That gives the new government time to borrow money and put it in a fund that will continue to run even after the limit on borrowing comes back into force.

Another way to raise money is to beef up the state development bank, known as KfW, which can borrow funds that the government can then earmark for infrastructure projects and other investments — without it appearing on the federal budget.

There are also ways to tweak the formula according to how the debt brake is calculated and raise the spending limit that way, economists said.

Few expect that this creative accounting will be enough to raise the 50 billion euros per year the Greens had lobbied for, but the commitment to a significant increase in public investment was broadly applauded.

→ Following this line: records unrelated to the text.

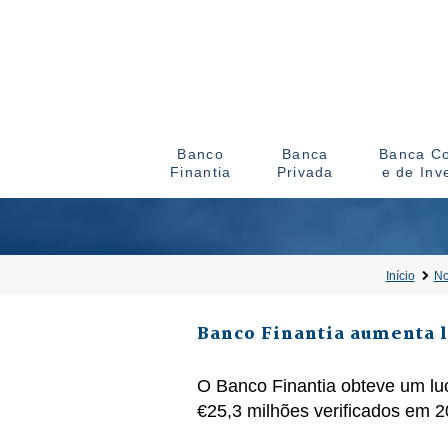
Banco
Banca
Banca Co
Finantia
Privada
e de Inv
Início
No
Banco Finantia aumenta l
O Banco Finantia obteve um lu
€25,3 milhões verificados em 2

An electric vehicle charging station near Dresden. The government called for 15 million electric cars by the end of the decade.Credit…Annegret Hilse/Reuters

“I think this agreement signals a change,” said Clemens Fuest, president of the Ifo economic institute. “A lot of transformation investments are really being pushed harder now.”

Marcel Fratzscher, head of the German Institute for Economic Research, said he was impressed with the detail in the proposed measures.

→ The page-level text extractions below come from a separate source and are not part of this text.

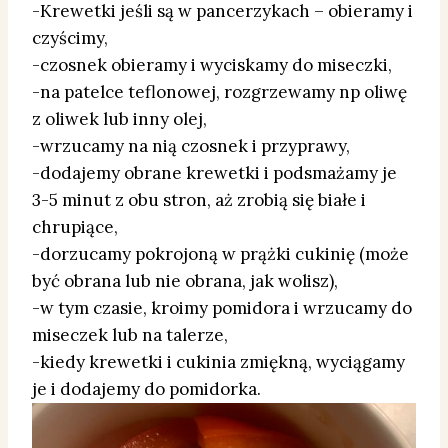
-Krewetki jeśli są w pancerzykach – obieramy i
czyścimy,
-czosnek obieramy i wyciskamy do miseczki,
-na patelce teflonowej, rozgrzewamy np oliwę
z oliwek lub inny olej,
-wrzucamy na nią czosnek i przyprawy,
-dodajemy obrane krewetki i podsmażamy je
3-5 minut z obu stron, aż zrobią się białe i
chrupiące,
-dorzucamy pokrojoną w prążki cukinię (może
być obrana lub nie obrana, jak wolisz),
-w tym czasie, kroimy pomidora i wrzucamy do
miseczek lub na talerze,
-kiedy krewetki i cukinia zmiękną, wyciągamy
je i dodajemy do pomidorka.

“There is a wind of change in the air,” Mr. Fratzscher said. “On climate, it is very ambitious, very detailed and very convincing program. Whether it’s enough to make Germany compliant with the 1.5 degree target is to be seen.”

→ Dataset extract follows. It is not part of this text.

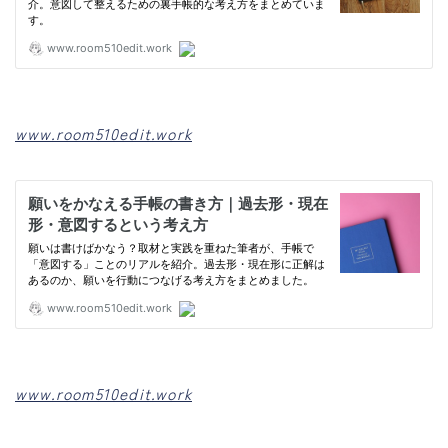
www.room510edit.work
www.room510edit.work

Environmental organizations and climate activists were not convinced.

“This coalition agreement alone is not enough to ensure the 1.5 degree limit,” the Fridays for Future youth movement said in a statement. According to Greenpeace, the program “only hints at a radical ecological breakthrough.”

Mr. Habeck, the future economy and climate minister, acknowledged the difficulties ahead.

“No other country in Europe is doing what we’re doing,” Mr. Habeck said. “Our neighbors either hold on to coal, like Poland, or bet on nuclear energy, like France, or they’re doing both and a little bit of renewable energy. We are leaving behind both old technologies.”

“There will be decisions that will be difficult,” he added. “I know that.”